Opinião: Estou triste ou estou deprimido (a)?

Sónia Francisca Silva
Psicóloga Clínica (Especialista em Neuropsicologia e Psicogerontologia)
Email: sfspsicologia@sapo.pt, in Lagoa Informa Jornal nº171


É natural que ao longo das nossas vidas possamos sentir-nos tristes, é uma emoção entre tantas outras que podemos experienciar. Respeite e aceite esta emoção, como algo natural e que também nos faz crescer enquanto pessoas. A depressão é muitas vezes associada à tristeza, porque diz-se, erradamente, que quem está triste está deprimido, tomando uma emoção pelo estado geral do indivíduo.

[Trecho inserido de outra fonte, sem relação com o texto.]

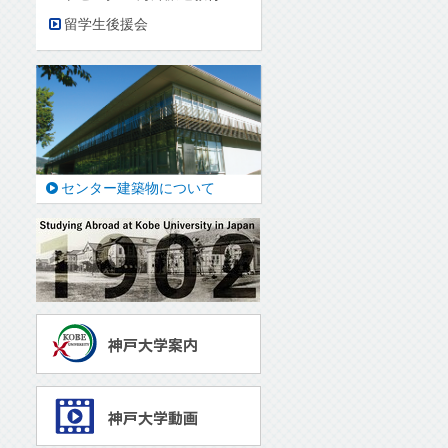
留学生後援会
センター建築物について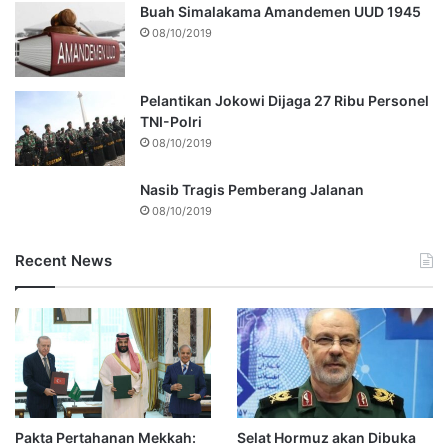
Buah Simalakama Amandemen UUD 1945
08/10/2019
Pelantikan Jokowi Dijaga 27 Ribu Personel
TNI-Polri
08/10/2019
Nasib Tragis Pemberang Jalanan
08/10/2019
Recent News
Pakta Pertahanan Mekkah:
Selat Hormuz akan Dibuka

No entanto, podemos estar perante um estado físico e psíquico particular, sendo que a variação do humor, apenas se torna significativa num determinado conjunto de sintomas. Esses sintomas, como irritabilidade, apatia, lentificação do discurso e psicomotora, diminuição da atenção e da memória, fadiga generalizada, baixa auto-estima, isolamento, ao persistirem, clinicamente, no tempo, caracterizam um quadro de depressão.

Sabe-se que embora a depressão possa afetar pessoas de todas as idades e de todas os estratos sociais, o risco de se tornar deprimida aumenta com a pobreza, desemprego, acontecimentos de vida (como a morte de um ente querido ou uma rutura de relacionamento), doenças físicas e problemas causadas pelo uso de álcool e drogas; acresce o contexto pandémico que estamos a viver, que potencia todas as situações anteriores.
A depressão será uma consequência inevitável de um momento em que o comportamento se desorganiza e há uma diminuição do investimento do indivíduo, seja em pensamento ou ação, com o mundo que o rodeia, persistindo até ao momento em que consiga organizar novos padrões de emoções-pensamentos-comportamentos e objetivos. Em situações particulares, como as perdas, o deprimir fará parte do curso natural, pois o indivíduo estará a atravessar um período necessário à sua evolução normal.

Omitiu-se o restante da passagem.